Application Firewall Application Evasion over SSH

When behind a NGFW there are several reasons to need to bypass egress controls. Privacy, data exfiltration, content filtering evasion, etc.

One way to do that is with SSH. The client behind the NGFW will need to SSH into a server outside the NGFW, and specify a local port to open up to proxy the traffic. Client software (web browser/ftp client/entire system) can be configured to send traffic to the local proxy port which will push all of that traffic through the SSH tunnel.

If the NGFW is permitting SSH we may be able to use that port to bypass other controls, and appear on the Internet to be coming from the SSH remote SSH server.

Step 1 - Start the SSH client

In this case the client is being directed to start a proxy on port 8080 (-D 8080), compress the traffic (-C), do not output any messages to the local console (-q), do not execute remote commands (-N), and finally username@IP address.

ssh -D 8080 -C -q -N 13.88.250.188

Step 2 - Configure System Proxy Settings

Navigate to the settings of your web browser (File, Preferences) and search for proxy.

Ensure you configure it as a SOCKS5 proxy.

Specify localhost and port 8080 (or whatever you specified in Step 1 as the -D port.

settings

Step 3 - Validate it's Working

Use your web browser to search "what's my ip". It should report back the IP address of your SSH server outside the NGFW.

Step 4 - View the Results

Looking at the following NGFW log we can see that the NGFW permitted the session by catch all policy. The traffic is identified as ssh-tunnel.

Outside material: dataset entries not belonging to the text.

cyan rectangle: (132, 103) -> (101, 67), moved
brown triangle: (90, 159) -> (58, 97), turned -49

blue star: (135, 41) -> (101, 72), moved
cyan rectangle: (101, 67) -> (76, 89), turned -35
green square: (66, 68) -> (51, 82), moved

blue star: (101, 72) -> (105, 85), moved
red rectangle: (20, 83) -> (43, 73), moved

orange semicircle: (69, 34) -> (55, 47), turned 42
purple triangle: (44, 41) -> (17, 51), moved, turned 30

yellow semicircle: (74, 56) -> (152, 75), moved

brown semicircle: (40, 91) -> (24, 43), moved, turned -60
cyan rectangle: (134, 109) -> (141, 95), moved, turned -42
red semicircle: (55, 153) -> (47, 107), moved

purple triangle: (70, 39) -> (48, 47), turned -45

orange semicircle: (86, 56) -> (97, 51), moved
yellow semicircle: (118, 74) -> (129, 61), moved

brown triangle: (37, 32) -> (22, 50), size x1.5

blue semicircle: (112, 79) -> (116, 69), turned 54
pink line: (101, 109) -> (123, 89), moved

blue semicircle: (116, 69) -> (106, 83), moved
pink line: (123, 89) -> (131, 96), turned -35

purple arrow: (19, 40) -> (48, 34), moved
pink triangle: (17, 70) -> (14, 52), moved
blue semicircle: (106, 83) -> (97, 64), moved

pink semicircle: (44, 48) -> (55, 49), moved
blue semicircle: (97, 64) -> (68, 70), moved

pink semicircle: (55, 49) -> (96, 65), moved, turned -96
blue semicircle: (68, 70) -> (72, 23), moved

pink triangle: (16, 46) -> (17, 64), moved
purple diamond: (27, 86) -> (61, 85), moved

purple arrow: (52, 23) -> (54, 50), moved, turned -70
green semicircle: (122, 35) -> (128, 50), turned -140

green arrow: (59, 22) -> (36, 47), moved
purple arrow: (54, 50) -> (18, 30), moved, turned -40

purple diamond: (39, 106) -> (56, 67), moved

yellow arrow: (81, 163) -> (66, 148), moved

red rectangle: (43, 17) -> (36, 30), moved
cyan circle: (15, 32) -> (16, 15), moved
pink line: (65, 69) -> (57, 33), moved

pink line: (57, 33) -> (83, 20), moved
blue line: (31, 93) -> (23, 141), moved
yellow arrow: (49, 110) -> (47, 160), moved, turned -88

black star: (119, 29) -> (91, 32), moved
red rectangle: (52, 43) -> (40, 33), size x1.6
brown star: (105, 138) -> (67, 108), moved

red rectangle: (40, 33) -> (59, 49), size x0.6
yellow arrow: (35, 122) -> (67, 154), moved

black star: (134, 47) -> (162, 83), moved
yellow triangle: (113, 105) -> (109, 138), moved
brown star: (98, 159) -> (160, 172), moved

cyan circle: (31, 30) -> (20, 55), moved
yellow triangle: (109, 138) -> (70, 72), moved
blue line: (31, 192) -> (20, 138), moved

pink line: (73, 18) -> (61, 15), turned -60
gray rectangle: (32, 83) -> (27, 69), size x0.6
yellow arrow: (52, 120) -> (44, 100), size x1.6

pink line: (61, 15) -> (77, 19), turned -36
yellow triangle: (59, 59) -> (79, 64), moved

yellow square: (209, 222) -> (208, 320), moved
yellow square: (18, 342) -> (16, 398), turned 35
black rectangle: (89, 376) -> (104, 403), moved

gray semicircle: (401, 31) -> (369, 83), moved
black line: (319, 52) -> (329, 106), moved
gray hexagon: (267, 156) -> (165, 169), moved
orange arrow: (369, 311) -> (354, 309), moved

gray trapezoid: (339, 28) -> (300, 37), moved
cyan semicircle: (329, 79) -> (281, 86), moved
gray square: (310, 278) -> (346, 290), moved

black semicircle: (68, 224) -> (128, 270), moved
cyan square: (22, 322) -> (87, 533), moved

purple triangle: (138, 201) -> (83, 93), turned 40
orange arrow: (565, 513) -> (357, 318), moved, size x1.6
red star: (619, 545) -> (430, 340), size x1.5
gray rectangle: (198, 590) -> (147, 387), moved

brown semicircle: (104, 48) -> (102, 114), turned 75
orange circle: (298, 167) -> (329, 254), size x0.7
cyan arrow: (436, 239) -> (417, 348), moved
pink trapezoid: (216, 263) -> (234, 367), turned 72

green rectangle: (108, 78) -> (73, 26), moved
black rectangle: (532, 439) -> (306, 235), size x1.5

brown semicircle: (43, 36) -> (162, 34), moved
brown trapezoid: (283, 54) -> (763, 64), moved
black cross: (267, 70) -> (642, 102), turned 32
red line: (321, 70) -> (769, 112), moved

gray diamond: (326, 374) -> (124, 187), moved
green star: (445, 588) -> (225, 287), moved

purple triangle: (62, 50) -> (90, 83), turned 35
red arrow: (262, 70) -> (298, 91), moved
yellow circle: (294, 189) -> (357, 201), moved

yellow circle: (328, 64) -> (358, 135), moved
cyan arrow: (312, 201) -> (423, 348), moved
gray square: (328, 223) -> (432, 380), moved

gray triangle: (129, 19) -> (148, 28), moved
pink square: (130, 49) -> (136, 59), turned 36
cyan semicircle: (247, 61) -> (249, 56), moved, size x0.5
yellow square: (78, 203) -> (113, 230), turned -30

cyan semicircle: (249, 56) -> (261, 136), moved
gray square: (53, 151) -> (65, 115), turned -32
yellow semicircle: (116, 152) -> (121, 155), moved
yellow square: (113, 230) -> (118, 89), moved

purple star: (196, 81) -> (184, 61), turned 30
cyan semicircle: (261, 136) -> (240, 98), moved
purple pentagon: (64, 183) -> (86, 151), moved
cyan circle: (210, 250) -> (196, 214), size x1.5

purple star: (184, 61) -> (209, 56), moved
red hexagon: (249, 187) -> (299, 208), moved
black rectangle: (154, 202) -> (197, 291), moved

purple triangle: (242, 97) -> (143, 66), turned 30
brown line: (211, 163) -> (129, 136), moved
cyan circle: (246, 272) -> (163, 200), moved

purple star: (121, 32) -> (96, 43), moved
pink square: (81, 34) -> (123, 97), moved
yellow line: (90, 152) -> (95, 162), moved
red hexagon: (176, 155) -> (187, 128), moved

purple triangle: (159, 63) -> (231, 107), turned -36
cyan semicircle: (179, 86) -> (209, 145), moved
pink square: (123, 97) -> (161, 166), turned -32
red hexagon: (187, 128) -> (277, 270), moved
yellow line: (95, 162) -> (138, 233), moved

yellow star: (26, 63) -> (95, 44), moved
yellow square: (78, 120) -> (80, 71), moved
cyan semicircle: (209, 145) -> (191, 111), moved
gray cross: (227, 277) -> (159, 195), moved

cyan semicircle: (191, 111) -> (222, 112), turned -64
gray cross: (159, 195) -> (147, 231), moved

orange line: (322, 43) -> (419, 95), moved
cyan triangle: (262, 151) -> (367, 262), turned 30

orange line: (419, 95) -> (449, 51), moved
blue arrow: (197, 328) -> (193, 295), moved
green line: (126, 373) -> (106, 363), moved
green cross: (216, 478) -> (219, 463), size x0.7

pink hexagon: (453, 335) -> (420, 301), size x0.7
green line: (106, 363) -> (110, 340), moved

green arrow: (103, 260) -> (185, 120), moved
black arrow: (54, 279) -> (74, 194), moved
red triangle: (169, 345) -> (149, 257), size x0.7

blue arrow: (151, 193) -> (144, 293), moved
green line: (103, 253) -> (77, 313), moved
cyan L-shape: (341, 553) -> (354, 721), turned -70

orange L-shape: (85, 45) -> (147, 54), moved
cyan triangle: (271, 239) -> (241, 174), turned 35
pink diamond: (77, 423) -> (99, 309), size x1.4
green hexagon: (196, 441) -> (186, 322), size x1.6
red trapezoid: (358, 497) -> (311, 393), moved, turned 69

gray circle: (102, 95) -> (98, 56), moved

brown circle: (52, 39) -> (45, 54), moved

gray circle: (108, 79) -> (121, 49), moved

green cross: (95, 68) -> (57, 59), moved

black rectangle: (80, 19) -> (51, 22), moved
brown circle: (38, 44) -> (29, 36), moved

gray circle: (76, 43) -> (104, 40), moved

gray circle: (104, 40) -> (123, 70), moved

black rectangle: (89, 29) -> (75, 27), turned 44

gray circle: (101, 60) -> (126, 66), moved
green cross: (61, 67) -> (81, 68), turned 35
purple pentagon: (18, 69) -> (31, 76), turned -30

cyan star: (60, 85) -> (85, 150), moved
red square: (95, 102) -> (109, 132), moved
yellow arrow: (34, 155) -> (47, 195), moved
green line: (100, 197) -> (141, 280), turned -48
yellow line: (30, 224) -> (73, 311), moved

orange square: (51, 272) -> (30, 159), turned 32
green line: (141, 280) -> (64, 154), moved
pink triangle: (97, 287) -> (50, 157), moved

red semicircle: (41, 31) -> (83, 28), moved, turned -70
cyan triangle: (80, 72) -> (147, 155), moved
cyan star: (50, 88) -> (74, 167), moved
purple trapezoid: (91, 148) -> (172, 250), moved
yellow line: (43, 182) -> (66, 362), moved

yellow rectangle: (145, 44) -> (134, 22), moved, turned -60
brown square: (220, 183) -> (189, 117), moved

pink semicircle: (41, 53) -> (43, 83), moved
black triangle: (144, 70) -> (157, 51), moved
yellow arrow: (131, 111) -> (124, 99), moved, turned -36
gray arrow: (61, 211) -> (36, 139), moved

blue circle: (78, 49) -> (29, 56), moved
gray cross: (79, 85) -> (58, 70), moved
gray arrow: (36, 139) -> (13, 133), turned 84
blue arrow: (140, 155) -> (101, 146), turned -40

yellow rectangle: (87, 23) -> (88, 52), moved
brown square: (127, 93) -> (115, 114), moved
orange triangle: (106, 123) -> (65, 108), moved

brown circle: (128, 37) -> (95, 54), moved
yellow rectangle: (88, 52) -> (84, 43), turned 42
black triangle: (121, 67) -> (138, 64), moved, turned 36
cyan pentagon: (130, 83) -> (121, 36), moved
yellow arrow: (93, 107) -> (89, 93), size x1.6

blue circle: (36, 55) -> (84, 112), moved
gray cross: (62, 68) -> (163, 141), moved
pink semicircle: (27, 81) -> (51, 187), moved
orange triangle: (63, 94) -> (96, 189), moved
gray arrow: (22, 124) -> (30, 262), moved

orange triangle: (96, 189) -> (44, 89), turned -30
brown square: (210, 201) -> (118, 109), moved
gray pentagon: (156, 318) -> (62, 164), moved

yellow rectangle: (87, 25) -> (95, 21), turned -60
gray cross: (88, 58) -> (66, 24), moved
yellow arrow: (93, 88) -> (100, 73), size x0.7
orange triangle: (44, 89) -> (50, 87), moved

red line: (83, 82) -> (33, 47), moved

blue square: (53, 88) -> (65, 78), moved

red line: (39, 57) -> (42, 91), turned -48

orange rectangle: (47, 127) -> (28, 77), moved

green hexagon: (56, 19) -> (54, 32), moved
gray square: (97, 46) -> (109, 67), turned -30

SSH should be restricted to use by administrators. There is also a very low liklihood that ssh-tunnel is a relevant application for them to use, so this should have been prevented by permitting only legitimate SSH traffic for administration by administrators and not the tunneling functionality.

decrypted

The only way we can identify that tunneling is ocurring inside of SSH is by decrypting the SSH traffic. You can see that the SSH traffic has been decrypted in the image above.

The following image shows what it looks like to run the exact same command to an SSH server where the NGFW is not decrypting the traffic. Only the SSH application is identified and we are blind to the tunneling that is ocurring.